Background & aims: The risk of serious clinical outcomes following cessation of nucleos(t)ide analogues (NUCs) in individuals with chronic hepatitis B remains poorly characterized. This systematic review and meta-analysis aimed to evaluate current literature on this issue.

Methods: We searched PubMed, Embase, and Web of Science for NUC stop studies that noted clinical outcomes published between January 1, 2006 and August 18, 2022. We performed meta-research analyses to examine the relationships of reported outcomes with study designs and characteristics and also pooled studies with non-overlapping populations to provide risk estimates for the proportions of (1) severe hepatitis flares or hepatic decompensation or (2) hepatitis flare-related death or liver transplantation.

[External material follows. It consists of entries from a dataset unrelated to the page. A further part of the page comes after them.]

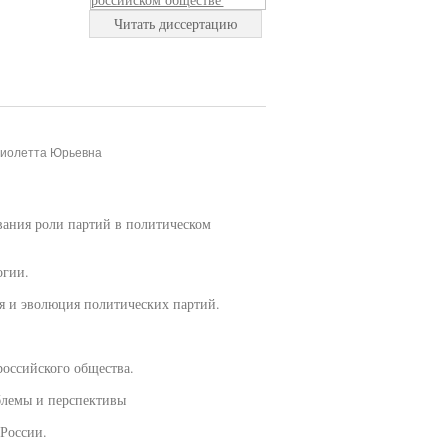
Читать диссертацию
Виолетта Юрьевна
вания роли партий в политическом
огии.
я и эволюция политических партий.
оссийского общества.
блемы и перспективы
России.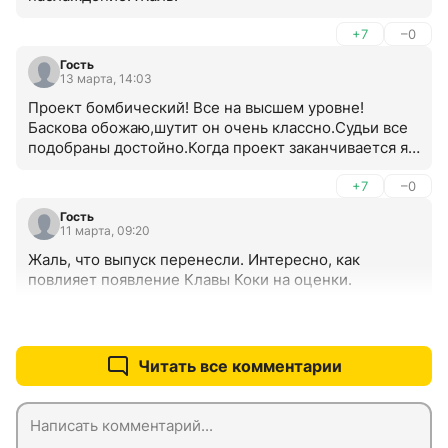
+7
–0
Гость
13 марта, 14:03
Проект бомбический! Все на высшем уровне! 
Баскова обожаю,шутит он очень классно.Судьи все 
подобраны достойно.Когда проект заканчивается я 
переживаю,что быстро закончился.Хочу , чтобы он 
шел постоянно.
+7
–0
Гость
11 марта, 09:20
Жаль, что выпуск перенесли. Интересно, как 
повлияет появление Клавы Коки на оценки.
+2
–0
Читать все комментарии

Results: The meta-research analysis included 50 studies of highly heterogeneous designs and characteristics. We found that reporting of safety outcomes varied widely according to outcome definition, follow-up duration, and sample size. Only ten studies prespecified safety events as the study outcome, and only four had an outcome definition to include hepatic insufficiency, a follow-up duration >12 months, and a sample size >100 patients. We further pooled 15 studies with 4,525 individuals and estimated that severe hepatitis flares or decompensation would occur in 1.21% (95% CI 0.70-2.08%), with significant heterogeneity (I 2 = 54%, p <0.01), while hepatitis flare-related death or liver transplantation would occur in 0.37% (95% CI 0.20-0.67%), without significant heterogeneity (I 2 = 0.00%, p = 1.00).

Conclusions: Current literature on the risk of serious clinical outcomes following NUC cessation is very limited and highly heterogeneous. Pooled analyses of available data found approximately 1% of patients who stopped NUCs developed severe flares or hepatic decompensation.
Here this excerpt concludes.